The queen's entourage can certainly guide the
queen down as easily as up. They can also lead
her across frames, around frames lacking
"communication holes", etc.

One thing that reversing WILL do is to slow down
spring colony build-up when the brood area is
a circular area split between the two brood
chambers. What happens is that the circle is
transformed into two isolated half-circles,
and the bees are forced to tend the two
isolated brood areas. This is said by some
to be a good anti-swarming technique, but I
can't claim that it (or any approach) is a
sure-fire way to delay or prevent swarming.

Making splits is about the only high-reliability
way I know to avoid swarming, but even it is
not foolproof.


----------



## Chef Isaac (Jul 26, 2004)

Thats a good point you make. Everywhere I read, they sugeest reversing. I suppose at one point or another, a beekeeper needs to form his own opinion.

It strikes me as unnessasary because commerical beekeepers do not reverse.


----------



## clintonbemrose (Oct 23, 2001)

In the spring and summer I try to reverse monthly as long as I don't break up the brood nest. I have found that I get many more bees by doing this. I must have dumb bees because I have found that most queens will not go down once they are up.
Clint


----------



## cochran500 (May 20, 2003)

Last spring I reversed boxes on some of my hives and didn't on others.

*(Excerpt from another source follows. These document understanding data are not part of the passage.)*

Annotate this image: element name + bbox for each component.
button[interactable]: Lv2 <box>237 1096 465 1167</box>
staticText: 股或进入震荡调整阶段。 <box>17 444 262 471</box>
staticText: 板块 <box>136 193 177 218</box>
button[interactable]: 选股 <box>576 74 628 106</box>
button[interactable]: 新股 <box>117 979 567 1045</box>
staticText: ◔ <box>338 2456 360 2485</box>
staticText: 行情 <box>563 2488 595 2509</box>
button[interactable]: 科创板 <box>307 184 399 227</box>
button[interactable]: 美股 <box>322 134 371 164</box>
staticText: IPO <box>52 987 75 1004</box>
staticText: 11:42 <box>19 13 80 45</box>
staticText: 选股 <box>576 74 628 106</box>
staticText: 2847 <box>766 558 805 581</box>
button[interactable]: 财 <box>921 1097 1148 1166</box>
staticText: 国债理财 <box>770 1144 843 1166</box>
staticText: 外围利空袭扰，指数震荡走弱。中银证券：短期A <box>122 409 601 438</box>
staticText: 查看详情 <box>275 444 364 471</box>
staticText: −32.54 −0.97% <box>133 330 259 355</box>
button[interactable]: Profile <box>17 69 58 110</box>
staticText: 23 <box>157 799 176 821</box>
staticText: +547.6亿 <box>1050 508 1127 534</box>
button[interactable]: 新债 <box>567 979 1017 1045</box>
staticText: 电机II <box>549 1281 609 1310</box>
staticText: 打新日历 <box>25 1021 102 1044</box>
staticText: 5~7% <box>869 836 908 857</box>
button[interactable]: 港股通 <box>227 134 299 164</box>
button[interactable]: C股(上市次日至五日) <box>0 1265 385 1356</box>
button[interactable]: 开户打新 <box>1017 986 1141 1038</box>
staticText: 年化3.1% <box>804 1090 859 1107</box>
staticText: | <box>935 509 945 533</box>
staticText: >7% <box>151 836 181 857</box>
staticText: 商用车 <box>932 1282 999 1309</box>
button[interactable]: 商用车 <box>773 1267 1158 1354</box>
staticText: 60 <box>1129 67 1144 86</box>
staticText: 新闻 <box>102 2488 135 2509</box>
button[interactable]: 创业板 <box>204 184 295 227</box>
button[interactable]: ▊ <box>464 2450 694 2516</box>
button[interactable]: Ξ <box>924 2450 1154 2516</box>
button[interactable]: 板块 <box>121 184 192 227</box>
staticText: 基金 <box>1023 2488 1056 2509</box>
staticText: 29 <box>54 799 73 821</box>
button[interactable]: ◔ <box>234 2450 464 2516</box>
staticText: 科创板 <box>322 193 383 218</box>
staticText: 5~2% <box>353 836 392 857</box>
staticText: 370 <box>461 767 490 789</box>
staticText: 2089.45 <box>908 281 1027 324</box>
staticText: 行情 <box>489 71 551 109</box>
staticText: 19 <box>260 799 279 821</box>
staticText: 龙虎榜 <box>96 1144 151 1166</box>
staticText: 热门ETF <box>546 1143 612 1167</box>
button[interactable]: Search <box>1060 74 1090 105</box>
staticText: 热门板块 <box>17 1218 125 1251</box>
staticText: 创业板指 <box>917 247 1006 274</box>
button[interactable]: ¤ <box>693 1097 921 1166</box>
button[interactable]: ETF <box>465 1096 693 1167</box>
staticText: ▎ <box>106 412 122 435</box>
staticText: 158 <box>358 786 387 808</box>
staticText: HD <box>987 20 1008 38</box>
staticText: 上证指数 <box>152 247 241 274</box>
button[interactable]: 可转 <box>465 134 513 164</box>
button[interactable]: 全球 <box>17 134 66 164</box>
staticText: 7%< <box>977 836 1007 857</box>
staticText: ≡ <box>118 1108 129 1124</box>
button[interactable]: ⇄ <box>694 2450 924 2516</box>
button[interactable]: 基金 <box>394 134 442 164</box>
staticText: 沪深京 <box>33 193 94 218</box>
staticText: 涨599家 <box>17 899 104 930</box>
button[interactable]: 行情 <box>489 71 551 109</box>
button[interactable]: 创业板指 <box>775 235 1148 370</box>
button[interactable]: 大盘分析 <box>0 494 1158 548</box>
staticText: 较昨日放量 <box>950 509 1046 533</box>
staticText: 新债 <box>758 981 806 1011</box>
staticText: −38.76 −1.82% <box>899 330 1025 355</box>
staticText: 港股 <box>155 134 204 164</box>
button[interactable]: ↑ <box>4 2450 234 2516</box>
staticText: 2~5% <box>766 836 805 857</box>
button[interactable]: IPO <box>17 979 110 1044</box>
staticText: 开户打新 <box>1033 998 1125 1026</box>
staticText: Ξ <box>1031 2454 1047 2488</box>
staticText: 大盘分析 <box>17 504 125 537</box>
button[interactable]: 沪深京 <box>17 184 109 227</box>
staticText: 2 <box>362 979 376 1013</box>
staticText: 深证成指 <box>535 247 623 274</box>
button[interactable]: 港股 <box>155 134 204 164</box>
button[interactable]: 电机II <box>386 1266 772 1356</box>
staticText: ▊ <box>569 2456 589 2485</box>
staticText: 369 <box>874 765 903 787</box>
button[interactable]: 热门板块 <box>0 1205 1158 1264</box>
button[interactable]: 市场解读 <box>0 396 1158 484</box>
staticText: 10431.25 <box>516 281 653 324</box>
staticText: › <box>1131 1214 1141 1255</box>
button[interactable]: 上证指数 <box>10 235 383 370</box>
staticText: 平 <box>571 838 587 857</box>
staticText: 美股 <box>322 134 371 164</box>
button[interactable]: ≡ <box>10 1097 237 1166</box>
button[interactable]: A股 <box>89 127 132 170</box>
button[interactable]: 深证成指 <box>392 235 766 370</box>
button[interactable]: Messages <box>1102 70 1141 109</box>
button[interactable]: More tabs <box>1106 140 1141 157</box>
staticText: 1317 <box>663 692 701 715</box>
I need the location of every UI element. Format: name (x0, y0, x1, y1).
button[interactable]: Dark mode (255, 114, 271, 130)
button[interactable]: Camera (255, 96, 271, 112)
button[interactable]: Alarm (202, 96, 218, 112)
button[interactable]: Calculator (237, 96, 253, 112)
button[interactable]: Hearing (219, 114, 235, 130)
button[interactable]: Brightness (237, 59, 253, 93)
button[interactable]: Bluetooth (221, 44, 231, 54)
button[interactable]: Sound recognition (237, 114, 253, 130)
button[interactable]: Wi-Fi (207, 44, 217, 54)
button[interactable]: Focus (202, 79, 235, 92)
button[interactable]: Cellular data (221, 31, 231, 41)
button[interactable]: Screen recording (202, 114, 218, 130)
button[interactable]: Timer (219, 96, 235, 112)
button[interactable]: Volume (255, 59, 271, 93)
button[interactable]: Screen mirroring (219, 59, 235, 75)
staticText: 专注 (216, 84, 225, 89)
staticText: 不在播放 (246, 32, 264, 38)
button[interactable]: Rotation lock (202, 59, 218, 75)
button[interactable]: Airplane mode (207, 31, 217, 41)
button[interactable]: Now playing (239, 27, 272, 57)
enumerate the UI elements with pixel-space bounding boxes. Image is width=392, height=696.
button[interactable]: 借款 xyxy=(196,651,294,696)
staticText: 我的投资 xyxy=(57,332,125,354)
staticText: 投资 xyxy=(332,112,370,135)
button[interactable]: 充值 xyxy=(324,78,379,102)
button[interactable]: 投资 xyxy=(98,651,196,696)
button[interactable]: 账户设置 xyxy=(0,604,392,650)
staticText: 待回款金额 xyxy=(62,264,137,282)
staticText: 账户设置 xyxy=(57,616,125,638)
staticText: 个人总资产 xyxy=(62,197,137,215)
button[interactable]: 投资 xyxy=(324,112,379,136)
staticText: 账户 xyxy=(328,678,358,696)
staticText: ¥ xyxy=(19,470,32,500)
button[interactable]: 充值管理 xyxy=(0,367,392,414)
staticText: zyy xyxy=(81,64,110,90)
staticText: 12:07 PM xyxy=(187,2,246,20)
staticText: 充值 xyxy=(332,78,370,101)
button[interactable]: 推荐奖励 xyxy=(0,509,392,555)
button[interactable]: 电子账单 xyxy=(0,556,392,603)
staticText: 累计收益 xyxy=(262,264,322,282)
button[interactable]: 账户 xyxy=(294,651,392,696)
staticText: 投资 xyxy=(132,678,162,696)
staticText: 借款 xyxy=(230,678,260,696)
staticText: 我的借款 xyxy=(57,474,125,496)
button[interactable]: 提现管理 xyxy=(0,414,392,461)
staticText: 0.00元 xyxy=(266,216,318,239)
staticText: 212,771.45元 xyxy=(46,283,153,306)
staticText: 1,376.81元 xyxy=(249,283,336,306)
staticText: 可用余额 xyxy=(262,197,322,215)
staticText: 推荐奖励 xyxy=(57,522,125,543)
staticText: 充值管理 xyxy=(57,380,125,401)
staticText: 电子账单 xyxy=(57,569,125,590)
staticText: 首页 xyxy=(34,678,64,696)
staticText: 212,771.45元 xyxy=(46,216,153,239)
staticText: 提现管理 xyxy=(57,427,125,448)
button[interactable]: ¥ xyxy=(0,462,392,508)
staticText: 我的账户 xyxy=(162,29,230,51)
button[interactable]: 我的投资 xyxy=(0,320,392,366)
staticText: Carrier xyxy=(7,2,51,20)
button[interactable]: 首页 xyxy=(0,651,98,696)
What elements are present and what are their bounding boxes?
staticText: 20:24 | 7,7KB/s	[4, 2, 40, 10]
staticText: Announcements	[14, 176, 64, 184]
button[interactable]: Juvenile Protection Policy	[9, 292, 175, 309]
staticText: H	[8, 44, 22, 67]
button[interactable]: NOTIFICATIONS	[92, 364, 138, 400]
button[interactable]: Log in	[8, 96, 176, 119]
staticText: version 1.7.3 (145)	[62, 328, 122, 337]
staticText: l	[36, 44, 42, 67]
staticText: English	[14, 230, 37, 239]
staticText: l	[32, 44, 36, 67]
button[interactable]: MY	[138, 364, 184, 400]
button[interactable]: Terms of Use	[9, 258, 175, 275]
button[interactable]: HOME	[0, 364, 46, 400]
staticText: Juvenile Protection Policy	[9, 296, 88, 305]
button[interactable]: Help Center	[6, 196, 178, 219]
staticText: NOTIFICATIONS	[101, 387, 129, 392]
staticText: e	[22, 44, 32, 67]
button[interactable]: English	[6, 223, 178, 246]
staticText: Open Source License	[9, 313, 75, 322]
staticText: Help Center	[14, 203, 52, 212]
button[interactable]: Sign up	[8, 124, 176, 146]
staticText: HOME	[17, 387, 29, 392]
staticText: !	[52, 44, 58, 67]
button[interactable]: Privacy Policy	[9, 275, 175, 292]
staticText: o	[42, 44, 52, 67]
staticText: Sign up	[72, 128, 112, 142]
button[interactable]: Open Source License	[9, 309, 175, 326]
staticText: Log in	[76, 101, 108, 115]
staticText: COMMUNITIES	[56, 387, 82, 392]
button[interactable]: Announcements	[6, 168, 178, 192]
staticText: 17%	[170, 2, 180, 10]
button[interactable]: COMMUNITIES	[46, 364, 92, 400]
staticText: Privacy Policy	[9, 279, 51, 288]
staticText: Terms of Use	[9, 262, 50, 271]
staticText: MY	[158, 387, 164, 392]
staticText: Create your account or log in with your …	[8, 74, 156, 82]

The ones I reversed had a larger population and were the most productive hives.


----------



## Jim Fischer (Jan 5, 2001)

I wonder if "reversing having a positive impact"
has any correlation to the use of deeps as
brood chambers. 

Can those who say they have seen a difference
define their woodenware configurations?

The theory would be that when using mediums as
brood chambers, the queen and her entrouage are
quickly forced to deal with "crossing frame
boundries", and perhaps "get used to it". With
deeps, it takes 1.5 times as long to "fill up the
chamber", and may not be as "well learned" by
the bees.

I converted to 100% mediums because it made
"compressing brood chambers" easier, and
"compressing" makes a serious difference in
a colony's ability to produce comb honey, if
you are willing to slog through, and "rebuild"
some semblance of a cohesive brood area out
of the collection of frames with some brood
in the chamber you remove.


----------



## Kirby Kishbaugh (Dec 21, 2004)

I am running two deep supers on my 150 hives and rotate bottom to top twice a year Febuary just before I start feeding for spring build up,and again late may.This has cut my swarming down by 75%and increased my honey production by 24%.
I am just a small time back yard beekeeper and still have a lot to learn. Just because this works for me in Colorado dosent mean that it will work else where.


----------



## Michael Bush (Aug 2, 2002)

I have tried reversing. I wasn't impressed.

I run all mediums. If I happen to be in a hive and the bottom box is empty, I'll move it above the ones with the brood in them. Otherwise I don't bother. But that's the same as I did when I had deeps too. I agree with Jim. (I hope this doesn't get to be a habit) If you split the brood chamber up it just slows the bees down reorganizing everything.

George Imirie, (who I respect greatly and often disagree with) on the other hand, reverses constantly from spring until after swarm season. What with constantly reorganizing the brood nest they are too busy to swarm I guess.









I have never even attempted that.


----------



## Patrick Scannell (Jul 3, 2004)

jfischer: 

Could you please elaborate on "compressing brood chambers"? 

What is involved, and why do you do it? --Tnx


----------



## Jim Fischer (Jan 5, 2001)

> Could you please elaborate on "compressing 
> brood chambers"?

I can try, but it would be better to read
one of Richard Taylor's books on comb honey.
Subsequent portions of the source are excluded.